▶ [Task brief] Strip the pictures, then copy the remaining data exactly as it stands.

▶ [Excerpted records]
▼▼▼
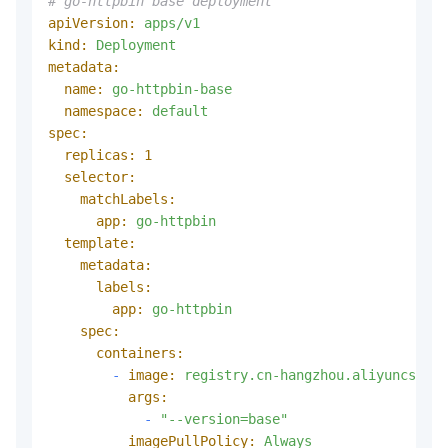
# go-httpbin base deployment
apiVersion:
apps/v1
kind:
Deployment
metadata:
name:
go-httpbin-base
namespace:
default
spec:
replicas:
1
selector:
matchLabels:
app:
go-httpbin
template:
metadata:
labels:
app:
go-httpbin
spec:
containers:
-
image:
registry.cn-hangzhou.aliyuncs.com
args:
-
"--version=base"
imagePullPolicy:
Always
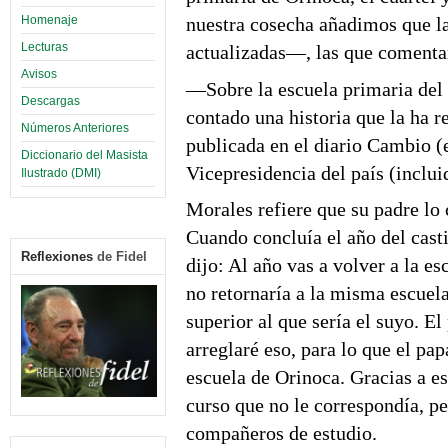
Homenaje
nuestra cosecha añadimos que la
Lecturas
actualizadas—, las que comenta
Avisos
—Sobre la escuela primaria del
Descargas
contado una historia que la ha r
Números Anteriores
publicada en el diario Cambio (e
Diccionario del Masista
Vicepresidencia del país (inclu
Ilustrado (DMI)
Morales refiere que su padre lo 
Cuando concluía el año del cast
Reflexiones
de Fidel
dijo: Al año vas a volver a la e
no retornaría a la misma escuel
superior al que sería el suyo. E
arreglaré eso, para lo que el pap
escuela de Orinoca. Gracias a es
curso que no le correspondía, p
compañeros de estudio.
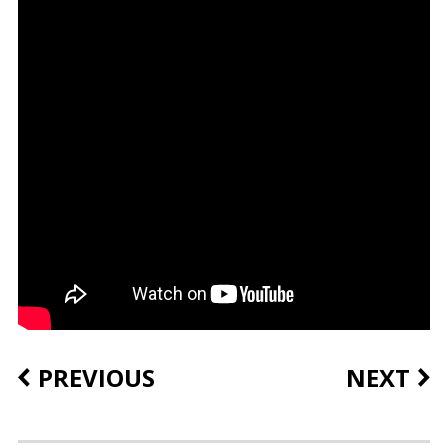
PREVIOUS
NEXT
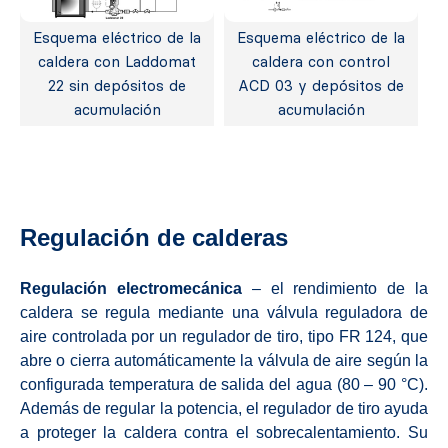
Esquema eléctrico de la
Esquema eléctrico de la
caldera con Laddomat
caldera con control
22 sin depósitos de
ACD 03 y depósitos de
acumulación
acumulación
Regulación de calderas
Regulación electromecánica
– el rendimiento de la
caldera se regula mediante una válvula reguladora de
aire controlada por un regulador de tiro, tipo FR 124, que
abre o cierra automáticamente la válvula de aire según la
configurada temperatura de salida del agua (80 – 90 °C).
Además de regular la potencia, el regulador de tiro ayuda
a proteger la caldera contra el sobrecalentamiento. Su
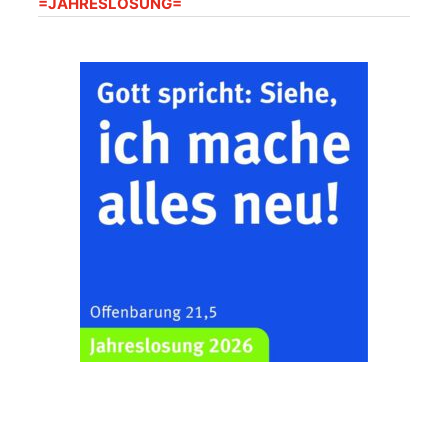
=JAHRESLOSUNG=
Frankenthal - Offene
Kirche mit
Bilderausstellung:
„Kirchen aus Gera
und der Umgebung
22.08.2026
11:00 Uhr
nordwestlich von
Gera“
Kirche Gera-
Frankenthal, Am Gerberg,
07548 Gera
Zentraler
Familiengottesdienst
zum
Schuljahresbeginn in
23.08.2026
10:00 Uhr
Rüdersdorf
Ev. Pfarrkirche
Rüdersdorf, Rüdersdorf
30, 07586 Kraftsdorf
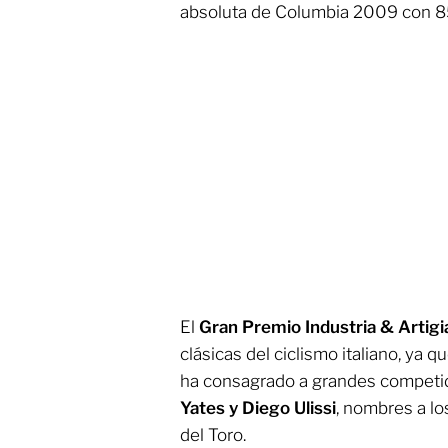
absoluta de Columbia 2009 con 85 
El
Gran Premio Industria & Artigi
clásicas del ciclismo italiano, ya
ha consagrado a grandes compet
Yates y Diego Ulissi
, nombres a lo
del Toro.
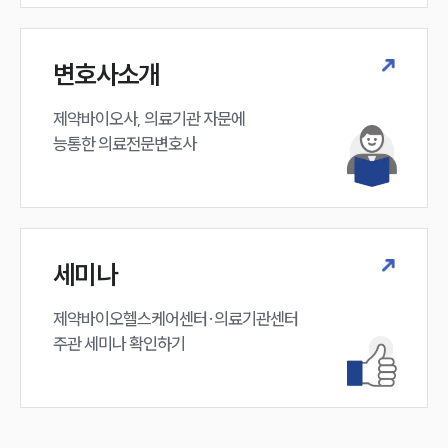
변호사소개
제약바이오사, 의료기관 자문에 

능통한 의료전문변호사
세미나
제약바이오헬스케어센터·의료기관센터 

주관 세미나 확인하기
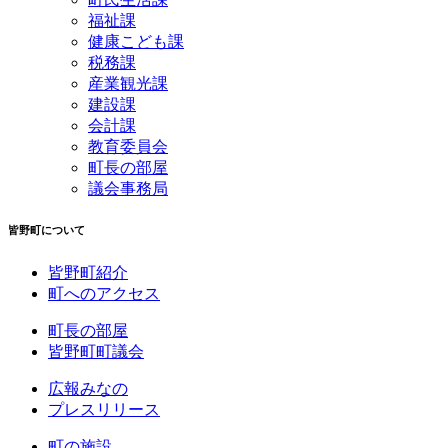
福祉課
健康こども課
税務課
産業観光課
建設課
会計課
教育委員会
町長の部屋
議会事務局
皆野町について
皆野町紹介
町へのアクセス
町長の部屋
皆野町町議会
広報みなの
プレスリリース
町の施設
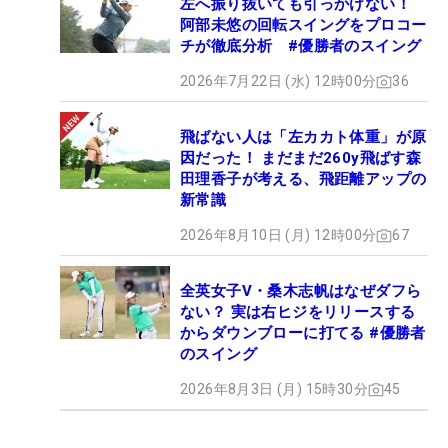
左へ振り抜いても引っかけない！
阿部未悠の回転スイングをプロコー
チが徹底分析 #優勝者のスイング
2026年7月22日 (水) 12時00分
36
飛ばない人は「左カカト体重」が原
因だった！ まだまだ260y飛ばす森
田理香子が考える、飛距離アップの
新常識
2026年8月10日 (月) 12時00分
67
全英女子V・桑木志帆はなぜダフら
ない？ 実は右ヒジをリリースする
からダウンブローに打てる #優勝者
のスイング
2026年8月3日 (月) 15時30分
45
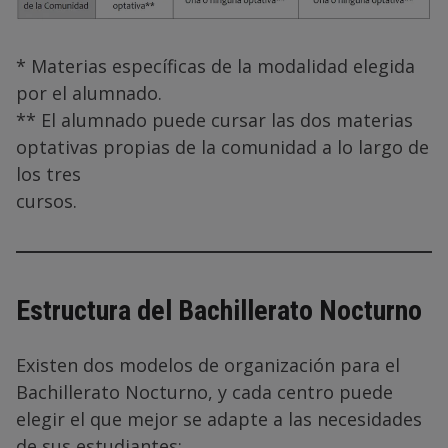
* Materias específicas de la modalidad elegida
por el alumnado.
** El alumnado puede cursar las dos materias
optativas propias de la comunidad a lo largo de
los tres
cursos.
Estructura del Bachillerato Nocturno
Existen dos modelos de organización para el
Bachillerato Nocturno, y cada centro puede
elegir el que mejor se adapte a las necesidades
de sus estudiantes:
▲▲▲
▶ [Your response]
# go-httpbin base deployment
apiVersion:
apps/v1
kind:
Deployment
metadata:
name:
go-httpbin-base
namespace:
default
spec:
replicas:
1
selector:
matchLabels:
app:
go-httpbin
template:
metadata:
labels:
app:
go-httpbin
spec:
containers:
-
image:
registry.cn-hangzhou.aliyuncs.com
args:
-
"--version=base"
imagePullPolicy:
Always
Homenaje
nuestra cosecha añadimos que la
Lecturas
actualizadas—, las que comenta
Avisos
—Sobre la escuela primaria del
Descargas
contado una historia que la ha r
Números Anteriores
publicada en el diario Cambio (e
Diccionario del Masista
Vicepresidencia del país (inclu
Ilustrado (DMI)
Morales refiere que su padre lo 
Cuando concluía el año del cast
Reflexiones
de Fidel
dijo: Al año vas a volver a la e
no retornaría a la misma escuel
superior al que sería el suyo. E
arreglaré eso, para lo que el pap
escuela de Orinoca. Gracias a es
curso que no le correspondía, p
compañeros de estudio.
PREVIOUS
NEXT
Esquema eléctrico de la
Esquema eléctrico de la
caldera con Laddomat
caldera con control
22 sin depósitos de
ACD 03 y depósitos de
acumulación
acumulación
Regulación de calderas
Regulación electromecánica
– el rendimiento de la
caldera se regula mediante una válvula reguladora de
aire controlada por un regulador de tiro, tipo FR 124, que
abre o cierra automáticamente la válvula de aire según la
configurada temperatura de salida del agua (80 – 90 °C).
Además de regular la potencia, el regulador de tiro ayuda
a proteger la caldera contra el sobrecalentamiento. Su
=JAHRESLOSUNG=
Frankenthal - Offene
Kirche mit
Bilderausstellung:
„Kirchen aus Gera
und der Umgebung
22.08.2026
11:00 Uhr
nordwestlich von
Gera“
Kirche Gera-
Frankenthal, Am Gerberg,
07548 Gera
Zentraler
Familiengottesdienst
zum
Schuljahresbeginn in
23.08.2026
10:00 Uhr
Rüdersdorf
Ev. Pfarrkirche
Rüdersdorf, Rüdersdorf
30, 07586 Kraftsdorf
absoluta de Columbia 2009 con 85 
El
Gran Premio Industria & Artigi
clásicas del ciclismo italiano, ya
ha consagrado a grandes compet
Yates y Diego Ulissi
, nombres a lo
del Toro.
변호사소개
제약바이오사, 의료기관 자문에 

능통한 의료전문변호사
세미나
제약바이오헬스케어센터·의료기관센터 

주관 세미나 확인하기
福祉課
健康こども課
税務課
産業観光課
建設課
会計課
教育委員会
町長の部屋
議会事務局
皆野町について
皆野町紹介
町へのアクセス
町長の部屋
皆野町町議会
広報みなの
プレスリリース
町の施設
左へ振り抜いても引っかけない！
阿部未悠の回転スイングをプロコー
チが徹底分析 #優勝者のスイング
2026年7月22日 (水) 12時00分
36
飛ばない人は「左カカト体重」が原
因だった！ まだまだ260y飛ばす森
田理香子が考える、飛距離アップの
新常識
2026年8月10日 (月) 12時00分
67
全英女子V・桑木志帆はなぜダフら
ない？ 実は右ヒジをリリースする
からダウンブローに打てる #優勝者
のスイング
2026年8月3日 (月) 15時30分
45
* Materias específicas de la modalidad elegida
por el alumnado.
** El alumnado puede cursar las dos materias
optativas propias de la comunidad a lo largo de
los tres
cursos.
Estructura del Bachillerato Nocturno
Existen dos modelos de organización para el
Bachillerato Nocturno, y cada centro puede
elegir el que mejor se adapte a las necesidades
de sus estudiantes:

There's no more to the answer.